By TIM STARKS
With help from Eric Geller and Martin Matishak
REPLY HAZY, TRY AGAIN — What once appeared to be a sure thing — easy, bipartisan, bicameral legislation issuing new sanctions against Russia, partly motivated by its digital interference in the 2016 elections — now appears to have averted some minor jeopardy, although its fate beyond Congress is uncertain. One of the bill’s leading original authors, Senate Foreign Relations Chairman Bob Corker, was temporarily balking at the last-minute decision in the House to add North Korea sanctions to the measure, which also included new penalties on Iran. “What likely will happen is we will strip out the North Korea piece and send it back to them so that the two pieces that we’ve negotiated together will remain intact,” Corker said, noting that the Senate never got a chance to carefully negotiate the North Korea language the way it did on Iran and Russia. Late Wednesday, Corker announced that the North Korea language would be removed, with the Senate likely to later take up separate Pyongyang sanctions legislation from the House.
The White House was remaining noncommittal until it sees the final bill, said spokeswoman Sarah Huckabee Sanders. “Sen. Corker actually came out earlier today and said that he’s not fully supportive of where the bill stands,” she said at her briefing Wednesday. “We expect that there’s a possibility that more changes take place. And so we’re going to see what that looks like before we make a final decision.” Overall, she said, “I can tell you that the White House, the president, and the entire administration — as we’ve said many times before — strongly support sanctions against Russia, Iran and North Korea.”

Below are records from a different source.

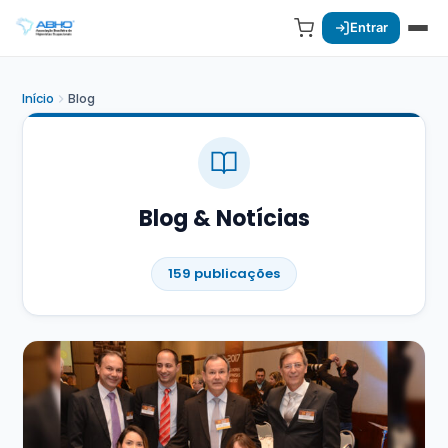
Entrar
Início
Blog
Blog & Notícias
159 publicações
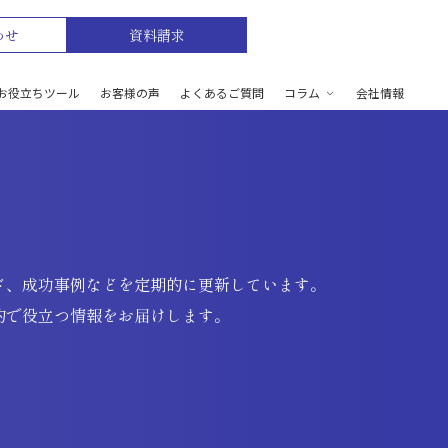
わせ
資料請求
お役立ちツール
お客様の声
よくあるご質問
コラム
会社情報
ド、成功事例などを定期的に更新しています。
的で役立つ情報をお届けします。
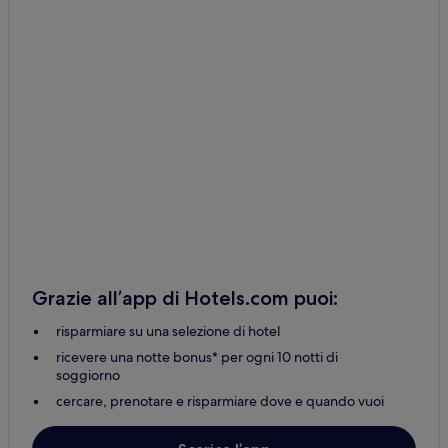
Grazie all’app di Hotels.com puoi:
risparmiare su una selezione di hotel
ricevere una notte bonus* per ogni 10 notti di
soggiorno
cercare, prenotare e risparmiare dove e quando vuoi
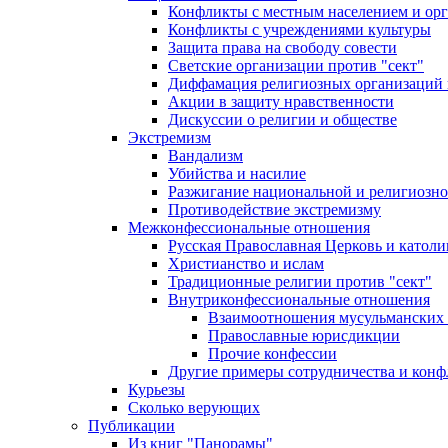
Конфликты с местным населением и ор
Конфликты с учреждениями культуры
Защита права на свободу совести
Светские организации против "сект"
Диффамация религиозных организаций
Акции в защиту нравственности
Дискуссии о религии и обществе
Экстремизм
Вандализм
Убийства и насилие
Разжигание национальной и религиозно
Противодействие экстремизму
Межконфессиональные отношения
Русская Православная Церковь и католи
Христианство и ислам
Традиционные религии против "сект"
Внутриконфессиональные отношения
Взаимоотношения мусульманских 
Православные юрисдикции
Прочие конфессии
Другие примеры сотрудничества и конф
Курьезы
Сколько верующих
Публикации
Из книг "Панорамы"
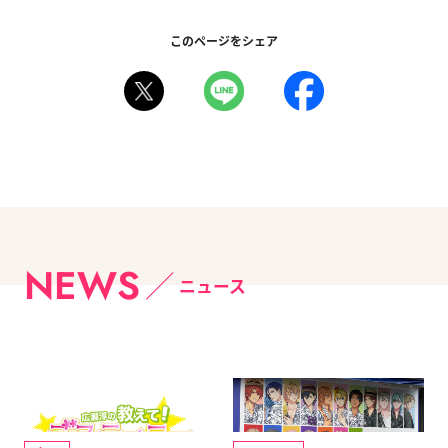
このページをシェア
NEWS
ニュース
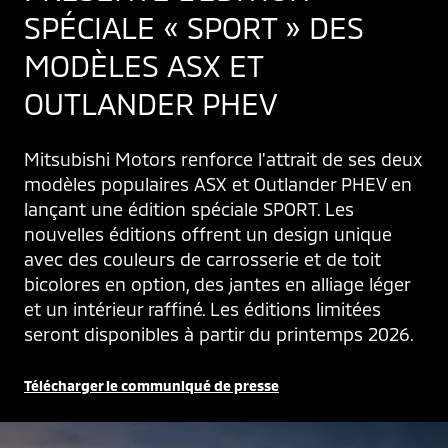
SPÉCIALE « SPORT » DES
MODÈLES ASX ET
OUTLANDER PHEV
Mitsubishi Motors renforce l'attrait de ses deux 
modèles populaires ASX et Outlander PHEV en 
lançant une édition spéciale SPORT. Les 
nouvelles éditions offrent un design unique 
avec des couleurs de carrosserie et de toit 
bicolores en option, des jantes en alliage léger 
et un intérieur raffiné. Les éditions limitées 
seront disponibles à partir du printemps 2026.
Télécharger le communiqué de presse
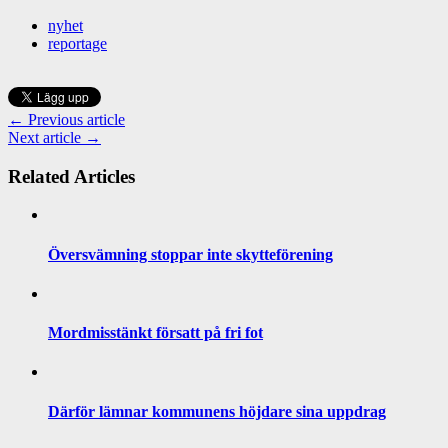
nyhet
reportage
← Previous article
Next article →
Related Articles
Översvämning stoppar inte skytteförening
Mordmisstänkt försatt på fri fot
Därför lämnar kommunens höjdare sina uppdrag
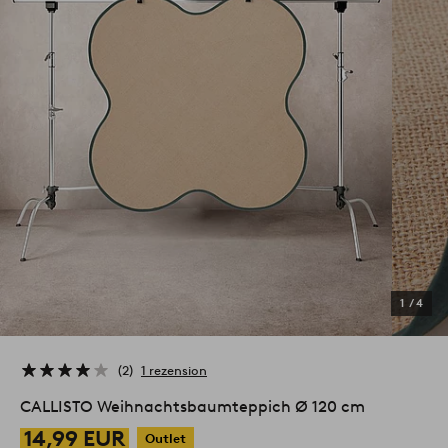
1
/
4
2
1 rezension
CALLISTO Weihnachtsbaumteppich Ø 120 cm
14,99 EUR
Outlet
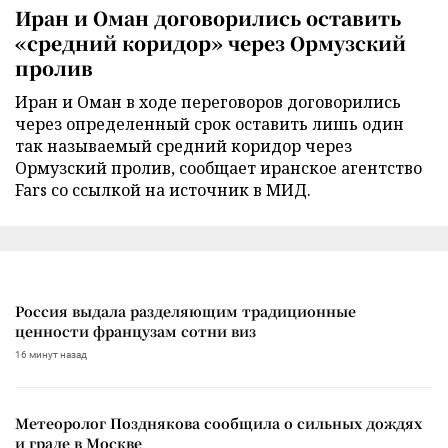
Иран и Оман договорились оставить
«средний коридор» через Ормузский
пролив
Иран и Оман в ходе переговоров договорились
через определенный срок оставить лишь один
так называемый средний коридор через
Ормузский пролив, сообщает иранское агентство
Fars со ссылкой на источник в МИД.
Россия выдала разделяющим традиционные
ценности французам сотни виз
16 минут назад
Метеоролог Позднякова сообщила о сильных дождях
и граде в Москве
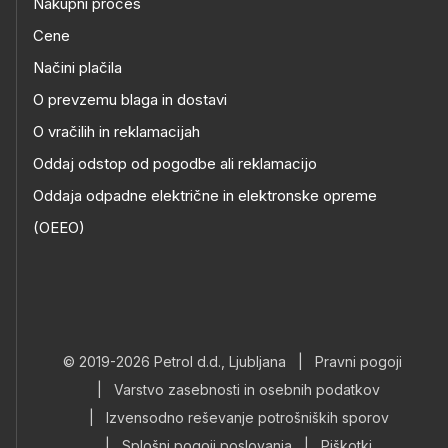
Nakupni proces
Cene
Načini plačila
O prevzemu blaga in dostavi
O vračilih in reklamacijah
Oddaj odstop od pogodbe ali reklamacijo
Oddaja odpadne električne in elektronske opreme
(OEEO)
© 2019-2026 Petrol d.d., Ljubljana
|
Pravni pogoji
|
Varstvo zasebnosti in osebnih podatkov
|
Izvensodno reševanje potrošniških sporov
|
Splošni pogoji poslovanja
|
Piškotki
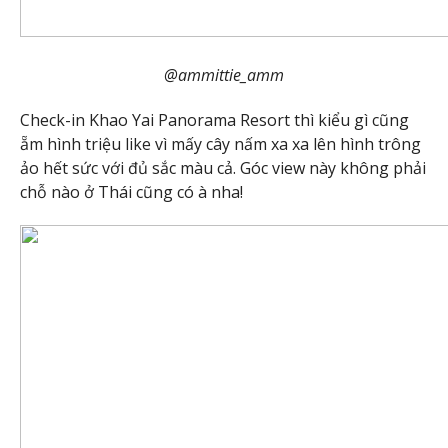
@ammittie_amm
Check-in Khao Yai Panorama Resort thì kiểu gì cũng
ẵm hình triệu like vì mấy cây nấm xa xa lên hình trông
ảo hết sức với đủ sắc màu cả. Góc view này không phải
chỗ nào ở Thái cũng có à nha!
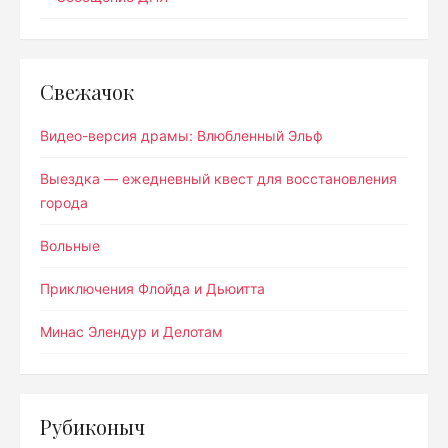
Свежачок
Видео-версия драмы: Влюбленный Эльф
Выездка — ежедневный квест для восстановления
города
Вольные
Приключения Флойда и Дьюитта
Минас Элендур и Делотам
Рубиконыч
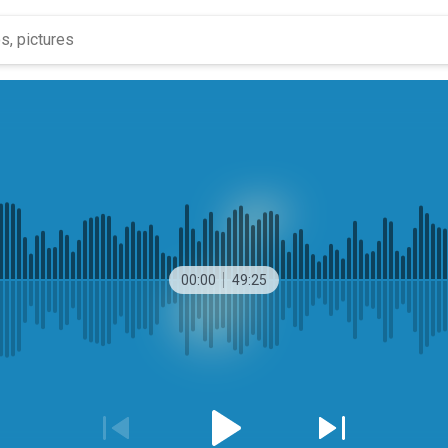
00:00
49:25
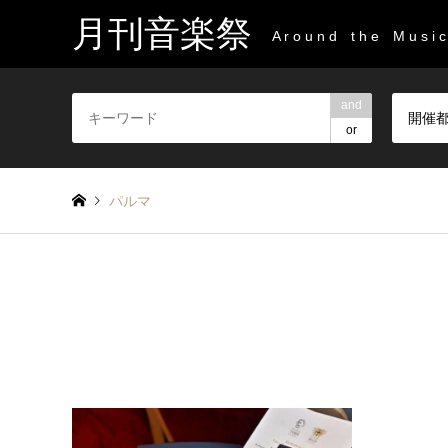
月刊音楽祭
A r o u n d t h e M u s i c 
and
開催
or
パルマ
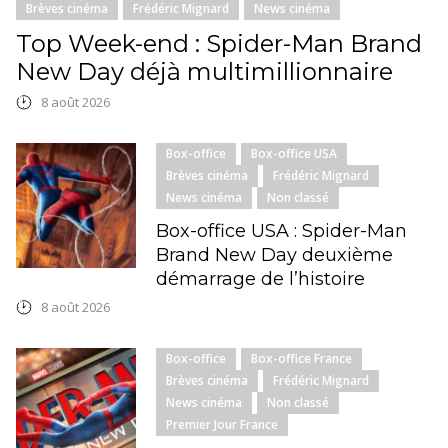
Brèves cinéma
Frédéric Mignard
News cinéma
Top Week-end : Spider-Man Brand
New Day déjà multimillionnaire
8 août 2026
Box-office
Box-office USA
Brèves cinéma
Frédéric Mignard
News cinéma
Non classé
Box-office USA : Spider-Man
Brand New Day deuxième
démarrage de l’histoire
8 août 2026
Box-office
Box-office France
Brèves cinéma
Frédéric Mignard
News cinéma
Non classé
Premier Jour France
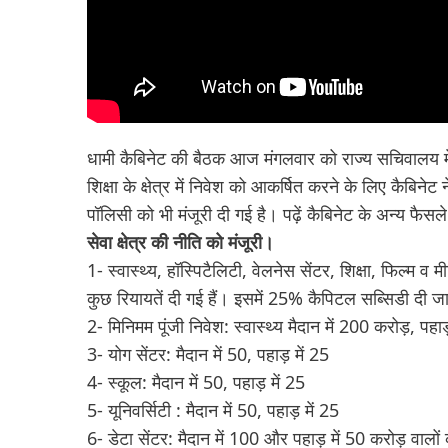
धामी कैबिनेट की बैठक आज मंगलवार को राज्य सचिवालय में
शिक्षा के क्षेत्र में निवेश को आकर्षित करने के लिए कैबिनेट न
पॉलिसी को भी मंजूरी दी गई है। पढ़ें कैबिनेट के अन्य फैसल
सेवा क्षेत्र की नीति को मंजूरी।
1- स्वास्थ्य, हॉस्पिटैलिटी, वेलनेस सेंटर, शिक्षा, फिल्म 
कुछ रियायतें दी गई हैं। इसमें 25% कैपिटल सब्सिडी दी ज
2- मिनिमम पूंजी निवेश: स्वास्थ्य मैदान में 200 करोड़, पह
3- योग सेंटर: मैदान में 50, पहाड़ में 25
4- स्कूल: मैदान में 50, पहाड़ में 25
5- यूनिवर्सिटी : मैदान में 50, पहाड़ में 25
6- डेटा सेंटर: मैदान में 100 और पहाड़ में 50 करोड़ वालो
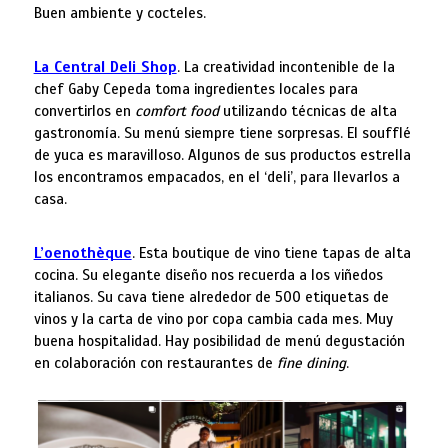
Buen ambiente y cocteles.
La Central Deli Shop
. La creatividad incontenible de la
chef Gaby Cepeda toma ingredientes locales para
convertirlos en
comfort food
utilizando técnicas de alta
gastronomía. Su menú siempre tiene sorpresas. El soufflé
de yuca es maravilloso. Algunos de sus productos estrella
los encontramos empacados, en el ‘deli’, para llevarlos a
casa.
L’oenothèque
. Esta boutique de vino tiene tapas de alta
cocina. Su elegante diseño nos recuerda a los viñedos
italianos. Su cava tiene alrededor de 500 etiquetas de
vinos y la carta de vino por copa cambia cada mes. Muy
buena hospitalidad. Hay posibilidad de menú degustación
en colaboración con restaurantes de
fine dining
.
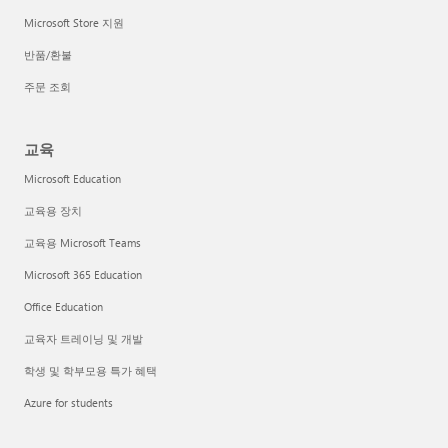
Microsoft Store 지원
반품/환불
주문 조회
교육
Microsoft Education
교육용 장치
교육용 Microsoft Teams
Microsoft 365 Education
Office Education
교육자 트레이닝 및 개발
학생 및 학부모용 특가 혜택
Azure for students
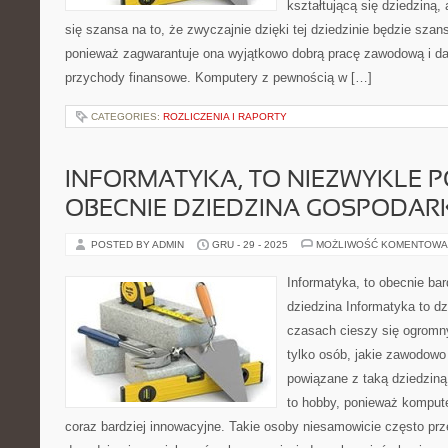
kształtującą się dziedziną,
się szansa na to, że zwyczajnie dzięki tej dziedzinie będzie szan
ponieważ zagwarantuje ona wyjątkowo dobrą pracę zawodową i da
przychody finansowe. Komputery z pewnością w […]
CATEGORIES:
ROZLICZENIA I RAPORTY
INFORMATYKA, TO NIEZWYKLE
OBECNIE DZIEDZINA GOSPODAR
POSTED BY ADMIN
GRU - 29 - 2025
MOŻLIWOŚĆ KOMENTOWA
Informatyka, to obecnie bar
dziedzina Informatyka to dz
czasach cieszy się ogromn
tylko osób, jakie zawodowo
powiązane z taką dziedziną, 
to hobby, ponieważ kompute
coraz bardziej innowacyjne. Takie osoby niesamowicie często prze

Other countries are developing heartburn over the U.S. legislation. Russia, naturally, isn’t pleased, and vaguely raised the possibility of retaliation, while warning the bill (H.R. 3364) would do harm to international cooperation with the United States. The European Union is also vaguely threatening retaliation out of concern that the sanctions could have a negative impact on European corporations, although sources told our POLITICO Europe colleagues that recent changes to the bill have assuaged some of those concerns.